19 de fevereiro de 2016
 
STF e o "novo" entendimento sobre o cumprimento antecipado da pena
 
Djalma Brochado
 
Em 18 de fevereiro de 2016, o Supremo Tribunal Federal, no habeas corpus 126.292, proferiu uma decisão paradigmática para o processo penal brasileiro: a Corte máxima do país entende agora que, após a decisão de 2ª instância ratificadora de sentença condenatória, o réu pode ser recolhido para cumprir provisoriamente a pena aplicada, enquanto aguarda o trânsito em julgado.
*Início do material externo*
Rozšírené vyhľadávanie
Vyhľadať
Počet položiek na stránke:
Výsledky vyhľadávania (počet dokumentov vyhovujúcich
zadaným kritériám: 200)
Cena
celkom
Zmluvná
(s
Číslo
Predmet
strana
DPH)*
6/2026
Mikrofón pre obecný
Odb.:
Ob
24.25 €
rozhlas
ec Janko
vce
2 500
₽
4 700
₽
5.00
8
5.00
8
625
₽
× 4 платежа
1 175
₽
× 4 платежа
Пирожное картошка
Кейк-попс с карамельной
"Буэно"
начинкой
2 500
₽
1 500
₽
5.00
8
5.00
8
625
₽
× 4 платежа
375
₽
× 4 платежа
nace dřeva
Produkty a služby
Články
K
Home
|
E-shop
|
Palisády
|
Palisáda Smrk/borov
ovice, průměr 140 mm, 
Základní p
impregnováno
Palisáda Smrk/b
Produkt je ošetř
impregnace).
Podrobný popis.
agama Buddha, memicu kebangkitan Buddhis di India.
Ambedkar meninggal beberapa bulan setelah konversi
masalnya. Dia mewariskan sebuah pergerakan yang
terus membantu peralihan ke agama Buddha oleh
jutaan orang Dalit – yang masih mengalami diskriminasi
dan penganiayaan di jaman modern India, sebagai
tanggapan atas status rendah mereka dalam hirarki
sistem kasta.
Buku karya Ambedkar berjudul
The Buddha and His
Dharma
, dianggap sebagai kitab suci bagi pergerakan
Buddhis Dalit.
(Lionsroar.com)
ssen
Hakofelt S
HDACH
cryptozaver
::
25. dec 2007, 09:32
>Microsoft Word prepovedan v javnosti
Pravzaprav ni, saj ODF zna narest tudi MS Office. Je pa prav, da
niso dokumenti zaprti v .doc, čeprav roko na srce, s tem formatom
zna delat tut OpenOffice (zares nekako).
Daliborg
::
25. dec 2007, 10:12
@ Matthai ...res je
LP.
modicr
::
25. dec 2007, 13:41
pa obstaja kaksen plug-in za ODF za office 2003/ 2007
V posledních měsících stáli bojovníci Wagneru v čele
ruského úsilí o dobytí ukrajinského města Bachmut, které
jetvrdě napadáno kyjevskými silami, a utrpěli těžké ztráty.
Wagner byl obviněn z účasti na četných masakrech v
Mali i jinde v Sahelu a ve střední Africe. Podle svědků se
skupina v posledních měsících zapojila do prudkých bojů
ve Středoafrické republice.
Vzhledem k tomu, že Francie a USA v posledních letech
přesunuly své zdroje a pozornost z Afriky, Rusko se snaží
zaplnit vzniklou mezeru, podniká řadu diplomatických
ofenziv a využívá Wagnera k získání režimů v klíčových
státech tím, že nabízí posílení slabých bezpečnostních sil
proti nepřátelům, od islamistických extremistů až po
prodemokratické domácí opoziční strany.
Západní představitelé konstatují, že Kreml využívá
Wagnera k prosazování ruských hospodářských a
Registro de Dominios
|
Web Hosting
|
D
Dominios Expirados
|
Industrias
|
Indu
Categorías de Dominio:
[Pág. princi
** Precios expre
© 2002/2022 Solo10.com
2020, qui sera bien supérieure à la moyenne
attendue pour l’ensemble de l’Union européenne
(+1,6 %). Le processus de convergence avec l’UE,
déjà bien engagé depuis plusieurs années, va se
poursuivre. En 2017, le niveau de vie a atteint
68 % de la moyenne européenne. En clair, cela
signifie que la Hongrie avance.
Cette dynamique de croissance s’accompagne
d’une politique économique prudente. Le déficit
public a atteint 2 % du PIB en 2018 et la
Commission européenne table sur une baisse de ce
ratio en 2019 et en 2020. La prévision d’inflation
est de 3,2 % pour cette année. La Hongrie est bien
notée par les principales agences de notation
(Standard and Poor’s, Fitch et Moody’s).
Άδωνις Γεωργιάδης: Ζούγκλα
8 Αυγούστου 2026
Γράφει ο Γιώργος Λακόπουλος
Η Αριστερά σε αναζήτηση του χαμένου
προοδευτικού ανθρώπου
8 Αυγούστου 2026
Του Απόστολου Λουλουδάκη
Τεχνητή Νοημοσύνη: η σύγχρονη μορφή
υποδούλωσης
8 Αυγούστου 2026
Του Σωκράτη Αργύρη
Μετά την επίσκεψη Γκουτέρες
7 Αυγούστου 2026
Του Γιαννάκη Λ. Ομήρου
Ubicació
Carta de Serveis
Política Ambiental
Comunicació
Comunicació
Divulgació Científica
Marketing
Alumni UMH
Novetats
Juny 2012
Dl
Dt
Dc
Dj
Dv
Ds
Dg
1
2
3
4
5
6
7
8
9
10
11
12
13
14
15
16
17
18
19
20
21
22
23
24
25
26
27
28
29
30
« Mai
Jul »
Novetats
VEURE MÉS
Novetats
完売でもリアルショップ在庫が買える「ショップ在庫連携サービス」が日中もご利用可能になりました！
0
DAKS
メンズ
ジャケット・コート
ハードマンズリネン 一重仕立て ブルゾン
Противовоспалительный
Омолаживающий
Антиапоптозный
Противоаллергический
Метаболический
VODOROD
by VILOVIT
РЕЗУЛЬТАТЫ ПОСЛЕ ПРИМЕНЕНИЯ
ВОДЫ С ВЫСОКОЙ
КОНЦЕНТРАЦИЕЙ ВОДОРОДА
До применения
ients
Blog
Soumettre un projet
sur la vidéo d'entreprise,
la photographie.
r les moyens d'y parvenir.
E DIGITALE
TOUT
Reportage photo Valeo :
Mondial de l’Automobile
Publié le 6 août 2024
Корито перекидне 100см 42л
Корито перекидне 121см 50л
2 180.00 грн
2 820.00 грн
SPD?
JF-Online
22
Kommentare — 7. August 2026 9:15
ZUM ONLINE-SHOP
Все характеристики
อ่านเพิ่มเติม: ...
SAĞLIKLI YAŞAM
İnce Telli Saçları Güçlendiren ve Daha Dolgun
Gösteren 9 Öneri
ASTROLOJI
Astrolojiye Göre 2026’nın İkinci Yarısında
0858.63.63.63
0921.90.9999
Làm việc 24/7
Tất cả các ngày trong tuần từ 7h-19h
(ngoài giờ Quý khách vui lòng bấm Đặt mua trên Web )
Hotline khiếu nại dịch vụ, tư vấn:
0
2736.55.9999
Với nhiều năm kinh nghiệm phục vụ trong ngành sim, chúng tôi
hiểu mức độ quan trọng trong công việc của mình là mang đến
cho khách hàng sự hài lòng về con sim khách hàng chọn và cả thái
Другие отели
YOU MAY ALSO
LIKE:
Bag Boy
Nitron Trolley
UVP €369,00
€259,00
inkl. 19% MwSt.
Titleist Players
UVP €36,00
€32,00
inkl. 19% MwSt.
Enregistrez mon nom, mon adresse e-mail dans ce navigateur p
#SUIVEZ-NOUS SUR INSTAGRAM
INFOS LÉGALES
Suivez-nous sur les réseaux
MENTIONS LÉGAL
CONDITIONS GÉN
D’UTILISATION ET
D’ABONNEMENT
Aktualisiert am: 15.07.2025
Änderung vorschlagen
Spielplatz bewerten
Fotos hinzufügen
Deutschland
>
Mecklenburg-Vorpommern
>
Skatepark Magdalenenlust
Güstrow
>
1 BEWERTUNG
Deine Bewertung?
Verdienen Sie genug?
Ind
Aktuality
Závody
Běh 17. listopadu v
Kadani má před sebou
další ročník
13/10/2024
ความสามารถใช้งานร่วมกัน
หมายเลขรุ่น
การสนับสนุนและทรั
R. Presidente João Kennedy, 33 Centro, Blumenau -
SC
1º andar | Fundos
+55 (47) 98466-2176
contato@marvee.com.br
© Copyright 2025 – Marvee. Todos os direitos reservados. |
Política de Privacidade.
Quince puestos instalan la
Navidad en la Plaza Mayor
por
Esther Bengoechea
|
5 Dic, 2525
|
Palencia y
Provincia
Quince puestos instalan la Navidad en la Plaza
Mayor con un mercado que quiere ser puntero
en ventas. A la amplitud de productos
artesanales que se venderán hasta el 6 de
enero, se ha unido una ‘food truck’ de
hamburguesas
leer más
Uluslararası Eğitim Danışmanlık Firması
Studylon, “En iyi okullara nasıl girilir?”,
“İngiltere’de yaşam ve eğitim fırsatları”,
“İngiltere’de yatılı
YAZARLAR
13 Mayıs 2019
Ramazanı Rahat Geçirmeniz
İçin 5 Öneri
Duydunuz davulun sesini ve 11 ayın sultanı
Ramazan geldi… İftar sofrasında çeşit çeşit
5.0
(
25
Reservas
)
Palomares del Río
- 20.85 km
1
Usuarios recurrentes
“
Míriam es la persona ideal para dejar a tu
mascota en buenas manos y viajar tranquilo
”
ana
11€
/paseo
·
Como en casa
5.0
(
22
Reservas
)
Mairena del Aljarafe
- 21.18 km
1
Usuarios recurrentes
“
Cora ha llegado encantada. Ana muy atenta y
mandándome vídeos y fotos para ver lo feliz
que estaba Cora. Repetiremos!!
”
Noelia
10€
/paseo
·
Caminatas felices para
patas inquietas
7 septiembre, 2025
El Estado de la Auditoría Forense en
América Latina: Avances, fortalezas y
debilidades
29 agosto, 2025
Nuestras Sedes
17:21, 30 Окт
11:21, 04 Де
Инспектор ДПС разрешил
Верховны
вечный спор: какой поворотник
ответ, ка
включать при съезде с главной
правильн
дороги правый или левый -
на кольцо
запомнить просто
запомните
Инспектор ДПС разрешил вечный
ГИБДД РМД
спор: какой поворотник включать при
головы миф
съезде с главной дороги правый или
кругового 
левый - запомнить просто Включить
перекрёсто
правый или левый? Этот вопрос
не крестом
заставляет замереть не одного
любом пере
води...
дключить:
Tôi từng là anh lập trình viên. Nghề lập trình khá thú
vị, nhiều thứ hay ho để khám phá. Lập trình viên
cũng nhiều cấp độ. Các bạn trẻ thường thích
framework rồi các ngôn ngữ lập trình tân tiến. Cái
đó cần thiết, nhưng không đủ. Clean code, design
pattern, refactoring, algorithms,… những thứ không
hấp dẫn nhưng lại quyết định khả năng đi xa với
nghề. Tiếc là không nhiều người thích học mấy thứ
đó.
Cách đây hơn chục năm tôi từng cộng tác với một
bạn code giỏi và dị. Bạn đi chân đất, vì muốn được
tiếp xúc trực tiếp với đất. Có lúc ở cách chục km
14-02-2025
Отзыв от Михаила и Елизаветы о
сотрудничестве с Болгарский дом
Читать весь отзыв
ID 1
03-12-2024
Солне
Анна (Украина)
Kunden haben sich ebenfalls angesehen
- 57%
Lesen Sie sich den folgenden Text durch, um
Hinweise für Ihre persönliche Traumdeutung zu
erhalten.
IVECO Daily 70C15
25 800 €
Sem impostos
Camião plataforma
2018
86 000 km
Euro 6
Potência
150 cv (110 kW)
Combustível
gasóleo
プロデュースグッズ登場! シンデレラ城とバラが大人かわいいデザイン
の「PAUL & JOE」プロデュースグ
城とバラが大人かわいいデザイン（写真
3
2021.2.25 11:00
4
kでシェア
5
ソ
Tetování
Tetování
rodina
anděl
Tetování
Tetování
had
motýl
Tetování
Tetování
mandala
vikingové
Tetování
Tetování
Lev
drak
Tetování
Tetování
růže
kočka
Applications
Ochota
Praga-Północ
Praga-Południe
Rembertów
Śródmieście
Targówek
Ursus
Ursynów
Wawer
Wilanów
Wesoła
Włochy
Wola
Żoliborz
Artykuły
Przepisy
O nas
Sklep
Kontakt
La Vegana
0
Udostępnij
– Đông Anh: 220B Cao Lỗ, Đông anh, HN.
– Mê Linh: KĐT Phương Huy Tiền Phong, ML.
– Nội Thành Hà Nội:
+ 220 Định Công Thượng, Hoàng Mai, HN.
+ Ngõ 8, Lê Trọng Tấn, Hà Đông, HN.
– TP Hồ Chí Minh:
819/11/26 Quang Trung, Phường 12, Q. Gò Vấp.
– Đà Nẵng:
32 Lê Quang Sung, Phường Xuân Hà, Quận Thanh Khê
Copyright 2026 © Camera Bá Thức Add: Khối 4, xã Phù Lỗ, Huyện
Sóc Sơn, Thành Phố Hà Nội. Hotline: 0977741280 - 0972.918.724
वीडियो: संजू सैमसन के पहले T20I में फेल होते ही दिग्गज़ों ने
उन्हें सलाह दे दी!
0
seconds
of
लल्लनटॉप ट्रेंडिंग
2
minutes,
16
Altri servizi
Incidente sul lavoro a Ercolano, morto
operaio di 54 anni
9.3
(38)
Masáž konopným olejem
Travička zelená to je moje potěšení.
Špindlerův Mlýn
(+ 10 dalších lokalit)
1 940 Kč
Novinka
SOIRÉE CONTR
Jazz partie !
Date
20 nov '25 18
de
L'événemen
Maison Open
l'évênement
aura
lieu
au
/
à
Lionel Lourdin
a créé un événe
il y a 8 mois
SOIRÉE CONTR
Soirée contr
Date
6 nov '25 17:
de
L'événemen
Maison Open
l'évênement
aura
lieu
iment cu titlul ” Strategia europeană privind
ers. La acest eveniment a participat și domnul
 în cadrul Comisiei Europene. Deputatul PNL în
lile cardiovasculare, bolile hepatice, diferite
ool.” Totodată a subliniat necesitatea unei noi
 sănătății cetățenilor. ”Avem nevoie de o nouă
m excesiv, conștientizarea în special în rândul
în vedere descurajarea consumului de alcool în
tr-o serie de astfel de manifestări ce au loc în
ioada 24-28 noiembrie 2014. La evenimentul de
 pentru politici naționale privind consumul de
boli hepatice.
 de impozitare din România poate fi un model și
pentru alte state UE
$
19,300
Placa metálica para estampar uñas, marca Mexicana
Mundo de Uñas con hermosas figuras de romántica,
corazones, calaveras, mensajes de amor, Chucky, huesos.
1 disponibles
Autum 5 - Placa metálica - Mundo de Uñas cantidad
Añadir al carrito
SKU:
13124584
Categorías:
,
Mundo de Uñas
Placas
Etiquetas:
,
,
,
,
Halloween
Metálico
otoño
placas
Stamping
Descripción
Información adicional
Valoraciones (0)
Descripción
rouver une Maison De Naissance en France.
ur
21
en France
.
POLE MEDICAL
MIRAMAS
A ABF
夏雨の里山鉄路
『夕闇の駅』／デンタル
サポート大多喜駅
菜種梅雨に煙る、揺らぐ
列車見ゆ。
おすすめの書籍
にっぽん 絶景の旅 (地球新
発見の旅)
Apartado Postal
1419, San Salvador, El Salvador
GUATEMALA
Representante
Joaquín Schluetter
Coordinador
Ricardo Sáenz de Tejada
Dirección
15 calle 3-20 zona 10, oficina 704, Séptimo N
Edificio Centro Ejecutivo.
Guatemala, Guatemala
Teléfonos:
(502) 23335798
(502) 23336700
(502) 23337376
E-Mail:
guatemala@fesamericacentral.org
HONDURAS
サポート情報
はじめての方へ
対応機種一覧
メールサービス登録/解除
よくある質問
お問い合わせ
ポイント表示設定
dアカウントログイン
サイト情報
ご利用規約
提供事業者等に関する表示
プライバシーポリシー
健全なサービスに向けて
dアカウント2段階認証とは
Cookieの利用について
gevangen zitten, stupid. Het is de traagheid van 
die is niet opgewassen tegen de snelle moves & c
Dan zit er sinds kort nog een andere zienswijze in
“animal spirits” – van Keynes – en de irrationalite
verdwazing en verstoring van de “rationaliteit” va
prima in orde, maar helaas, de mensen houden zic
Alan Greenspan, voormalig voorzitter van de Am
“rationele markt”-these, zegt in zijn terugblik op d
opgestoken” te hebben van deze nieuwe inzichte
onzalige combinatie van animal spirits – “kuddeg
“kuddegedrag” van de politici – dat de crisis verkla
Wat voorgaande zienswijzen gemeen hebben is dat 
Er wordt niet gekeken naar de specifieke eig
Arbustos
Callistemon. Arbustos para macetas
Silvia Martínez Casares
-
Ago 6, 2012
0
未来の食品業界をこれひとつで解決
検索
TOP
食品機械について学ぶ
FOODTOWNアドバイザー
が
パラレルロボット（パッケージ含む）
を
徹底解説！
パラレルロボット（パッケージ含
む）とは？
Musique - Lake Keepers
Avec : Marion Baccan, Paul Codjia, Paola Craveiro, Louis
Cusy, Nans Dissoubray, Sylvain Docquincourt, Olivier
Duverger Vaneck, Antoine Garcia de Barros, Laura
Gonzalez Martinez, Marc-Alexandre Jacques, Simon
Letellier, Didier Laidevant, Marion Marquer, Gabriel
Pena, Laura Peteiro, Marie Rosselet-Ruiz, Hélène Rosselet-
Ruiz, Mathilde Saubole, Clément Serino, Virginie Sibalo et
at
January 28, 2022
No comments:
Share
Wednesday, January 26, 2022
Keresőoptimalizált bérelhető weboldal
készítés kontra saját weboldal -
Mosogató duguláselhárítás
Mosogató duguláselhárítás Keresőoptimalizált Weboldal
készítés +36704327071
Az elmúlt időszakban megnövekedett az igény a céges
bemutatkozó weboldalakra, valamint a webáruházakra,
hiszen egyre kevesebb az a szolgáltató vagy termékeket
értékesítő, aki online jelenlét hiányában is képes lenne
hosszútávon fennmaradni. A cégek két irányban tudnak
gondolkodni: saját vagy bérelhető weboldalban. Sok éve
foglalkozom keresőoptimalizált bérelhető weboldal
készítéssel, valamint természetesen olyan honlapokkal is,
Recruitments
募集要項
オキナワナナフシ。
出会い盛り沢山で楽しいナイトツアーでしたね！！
Em síntese, os recursos extraordinário e especial (para o STF e STJ, respectivamente) não mais impedem a prisão.
 
Os argumentos expedidos pelos ministros vencedores vão desde o necessário combate à morosidade da justiça e à sensação de impunidade, “além de prestigiar o trabalho de juízes de primeira e segunda instâncias, evitando que se tornem ‘tribunais de passagem’”. Buscam ainda impedir uma “enxurrada de recursos na Justiça na tentativa de protelar o início do cumprimento da prisão[i]”. O relator afirmou ainda que, “ressalvada a estreita via da revisão criminal, é no âmbito das instâncias ordinárias que se exaure a possibilidade de exame dos fatos e das provas, e, sob esse aspecto, a própria fixação da responsabilidade criminal do acusado”. Salientou-se, por fim, que “em país nenhum do mundo, depois de observado o duplo grau de jurisdição, a execução de uma condenação fica suspensa aguardando referendo da Suprema Corte[ii]”.
 
À primeira vista, o julgado, de relatoria do ministro Teori Zavascki, parece caminhar ao encontro dos apelos populares, ansiosos por medidas de combate à impunidade. Nos fóruns e comentários acerca da notícia pela internet se ouve o sonoro aplauso à decisão pela população em geral. O Ministério Público, tanto federal como os estaduais, também comemora, divulgando notas na mídia[iii]. O MPF, em especial, antevê desdobramentos no processo da operação Lava Jato, cujo relator é – exatamente – o min. Zavascki.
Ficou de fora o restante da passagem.